Bien plus : lorsqu’Il mourait sur la croix, Il n’avait alors non plus aucune garantie, car Ses disciples se sont révélés absolument non préparés à Sa mort, tout comme, d’ailleurs, à Sa résurrection. Il est mort non pour Ses disciples et Ses partisans, mais pour ceux qui pouvaient seulement encore devenir Ses disciples et Ses partisans. Non pour des justes réels, mais pour des justes potentiels qui, à l’heure de Sa mort, étaient encore pécheurs. De telles relations, fondées sur une croissance spirituelle ultérieure, sont toujours une sorte d’avance. Et Dieu est prêt à nous accorder cette avance. Il attend que nous la justifiions. Mais on ne peut la justifier qu’à deux conditions : l’avance doit d’abord être acceptée, puis utilisée selon sa destination, et non gaspillée en vain.
C’est en pensant à la première condition que Paul dit que Dieu nous accueille dans le Christ et avec Lui, ne serait-ce que parce qu’Il envoie spécialement le Christ à notre recherche, afin de nous sauver de la perdition tels que nous sommes. Et tels que nous sommes, Dieu le sait évidemment parfaitement. Si le Messie, accomplissant la volonté de Dieu, est prêt même à mourir pour nous, tels que nous sommes, alors maintenant que nous L’avons accueilli et que nous nous sommes confiés à Lui, Il ne nous abandonnera certainement pas : sinon Son propre chemin terrestre et Sa mort perdraient tout sens.

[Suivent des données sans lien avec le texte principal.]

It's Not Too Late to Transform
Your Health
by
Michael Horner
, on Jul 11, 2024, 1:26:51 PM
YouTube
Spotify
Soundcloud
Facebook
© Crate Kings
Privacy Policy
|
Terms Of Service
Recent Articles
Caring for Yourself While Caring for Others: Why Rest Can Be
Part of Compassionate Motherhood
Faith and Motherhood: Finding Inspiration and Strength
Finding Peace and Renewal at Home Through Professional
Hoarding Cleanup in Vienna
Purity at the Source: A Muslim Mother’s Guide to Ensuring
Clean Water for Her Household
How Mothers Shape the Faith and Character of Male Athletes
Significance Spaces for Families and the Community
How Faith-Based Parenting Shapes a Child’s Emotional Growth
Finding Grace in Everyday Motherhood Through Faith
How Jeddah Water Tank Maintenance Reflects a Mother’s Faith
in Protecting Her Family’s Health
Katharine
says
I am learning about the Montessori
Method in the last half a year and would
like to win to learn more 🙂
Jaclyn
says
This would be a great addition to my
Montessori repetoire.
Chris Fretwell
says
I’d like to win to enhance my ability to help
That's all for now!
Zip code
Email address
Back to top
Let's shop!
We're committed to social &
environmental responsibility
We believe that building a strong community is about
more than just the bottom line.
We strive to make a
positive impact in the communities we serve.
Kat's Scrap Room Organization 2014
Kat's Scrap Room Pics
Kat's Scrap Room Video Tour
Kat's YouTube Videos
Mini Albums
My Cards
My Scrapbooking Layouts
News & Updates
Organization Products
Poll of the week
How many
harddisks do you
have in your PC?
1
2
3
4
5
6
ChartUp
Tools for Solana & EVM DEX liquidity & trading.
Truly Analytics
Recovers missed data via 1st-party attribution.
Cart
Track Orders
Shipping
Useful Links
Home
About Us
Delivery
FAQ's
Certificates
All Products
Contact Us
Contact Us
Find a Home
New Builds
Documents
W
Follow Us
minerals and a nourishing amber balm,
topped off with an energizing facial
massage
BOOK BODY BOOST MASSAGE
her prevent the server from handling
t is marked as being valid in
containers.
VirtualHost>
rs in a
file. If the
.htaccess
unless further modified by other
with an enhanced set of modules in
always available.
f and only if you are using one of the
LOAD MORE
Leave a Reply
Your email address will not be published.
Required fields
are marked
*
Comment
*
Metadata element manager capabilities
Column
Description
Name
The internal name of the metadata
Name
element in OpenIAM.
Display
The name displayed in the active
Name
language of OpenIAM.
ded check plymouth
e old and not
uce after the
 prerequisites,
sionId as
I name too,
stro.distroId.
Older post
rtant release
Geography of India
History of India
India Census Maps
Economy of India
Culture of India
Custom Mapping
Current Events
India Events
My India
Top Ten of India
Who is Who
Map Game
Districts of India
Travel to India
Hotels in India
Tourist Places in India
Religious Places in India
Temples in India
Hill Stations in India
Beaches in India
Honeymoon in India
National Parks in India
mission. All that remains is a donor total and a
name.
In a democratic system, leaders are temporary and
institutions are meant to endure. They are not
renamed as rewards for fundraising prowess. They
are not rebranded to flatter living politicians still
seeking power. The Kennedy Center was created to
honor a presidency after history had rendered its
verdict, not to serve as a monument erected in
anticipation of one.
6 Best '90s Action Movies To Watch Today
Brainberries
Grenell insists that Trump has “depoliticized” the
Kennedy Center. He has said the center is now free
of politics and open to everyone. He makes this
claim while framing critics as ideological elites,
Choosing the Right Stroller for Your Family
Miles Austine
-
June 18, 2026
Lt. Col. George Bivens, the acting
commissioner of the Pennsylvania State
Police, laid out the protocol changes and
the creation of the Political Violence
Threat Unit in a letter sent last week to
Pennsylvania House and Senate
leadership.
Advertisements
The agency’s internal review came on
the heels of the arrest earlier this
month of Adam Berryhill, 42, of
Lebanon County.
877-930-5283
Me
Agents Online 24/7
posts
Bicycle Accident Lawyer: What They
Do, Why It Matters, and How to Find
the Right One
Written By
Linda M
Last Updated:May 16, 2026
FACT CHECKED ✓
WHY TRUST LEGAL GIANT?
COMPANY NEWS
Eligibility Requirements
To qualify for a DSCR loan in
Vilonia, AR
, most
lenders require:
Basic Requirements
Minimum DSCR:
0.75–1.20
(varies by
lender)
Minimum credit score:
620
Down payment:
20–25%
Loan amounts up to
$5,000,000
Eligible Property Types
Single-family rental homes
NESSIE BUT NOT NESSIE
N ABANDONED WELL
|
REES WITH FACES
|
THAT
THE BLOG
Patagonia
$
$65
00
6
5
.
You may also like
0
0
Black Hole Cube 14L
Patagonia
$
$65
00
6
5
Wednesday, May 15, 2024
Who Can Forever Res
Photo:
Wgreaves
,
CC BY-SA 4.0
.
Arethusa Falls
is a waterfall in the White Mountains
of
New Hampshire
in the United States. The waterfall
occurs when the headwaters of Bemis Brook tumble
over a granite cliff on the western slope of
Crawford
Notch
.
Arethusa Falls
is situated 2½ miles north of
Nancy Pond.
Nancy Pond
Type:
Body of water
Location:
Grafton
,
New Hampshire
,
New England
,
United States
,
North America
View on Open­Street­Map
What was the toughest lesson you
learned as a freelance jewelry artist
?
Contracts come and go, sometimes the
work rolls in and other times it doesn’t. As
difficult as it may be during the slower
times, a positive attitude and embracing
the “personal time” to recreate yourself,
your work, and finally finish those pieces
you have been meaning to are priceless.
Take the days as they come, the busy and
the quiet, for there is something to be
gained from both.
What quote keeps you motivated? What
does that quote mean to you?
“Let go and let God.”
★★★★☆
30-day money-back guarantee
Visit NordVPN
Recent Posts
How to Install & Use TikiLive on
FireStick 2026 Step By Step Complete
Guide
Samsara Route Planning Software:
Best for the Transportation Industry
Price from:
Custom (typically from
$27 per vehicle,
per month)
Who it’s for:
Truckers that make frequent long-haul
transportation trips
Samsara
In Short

Mais ce n’est qu’un côté de la question.
L’autre consiste en ceci : suivre le Messie signifie changer. Il nous a appelés à Sa suite tels que nous sommes et nous a donné la possibilité d’une vie nouvelle. Mais si nous restons tels que nous sommes, notre vie nouvelle cessera très vite d’être nouvelle, devenant semblable à celle d’autrefois. Pour que cela n’arrive pas, il faut changer intérieurement. Utiliser l’avance donnée par Dieu. La vie du chrétien n’est ni une attente passive du salut ni une activité religieuse, mais un chemin spirituel.
Un chemin de formation intérieure, de croissance en soi de ce noyau spirituel que l’on appelle la Torah intérieure. Schématiquement, l’apôtre le décrit comme un chemin qui va des épreuves à la fermeté, de la fermeté à l’expérience, et de l’expérience à l’espérance. En effet, si la Torah intérieure est liée avant tout à la perception de la volonté de Dieu, des intentions de Dieu comme impératif spirituel et moral, ce sont précisément les situations concrètes, surtout difficiles, de la vie qui nous apprennent à suivre cet impératif dans la pratique.
Le résultat de cet apprentissage est une aptitude formée à suivre la volonté de Dieu, une sorte d’habitude de vie juste, que les textes traditionnels des sages appellent justement sagesse, même si Paul préfère l’appeler expérience ou aptitude. C’est cette aptitude qui donne l’espérance que le chemin sera parcouru jusqu’au bout : autrement, il faudrait oublier toute vie spirituelle pleinement accomplie. Celui qui perd de vue la volonté de Dieu à la moindre perturbation de la vie ne peut pas vivre une vie spirituelle pleinement accomplie. On le voit, le salut est un processus divino-humain, et l’apôtre le comprend parfaitement.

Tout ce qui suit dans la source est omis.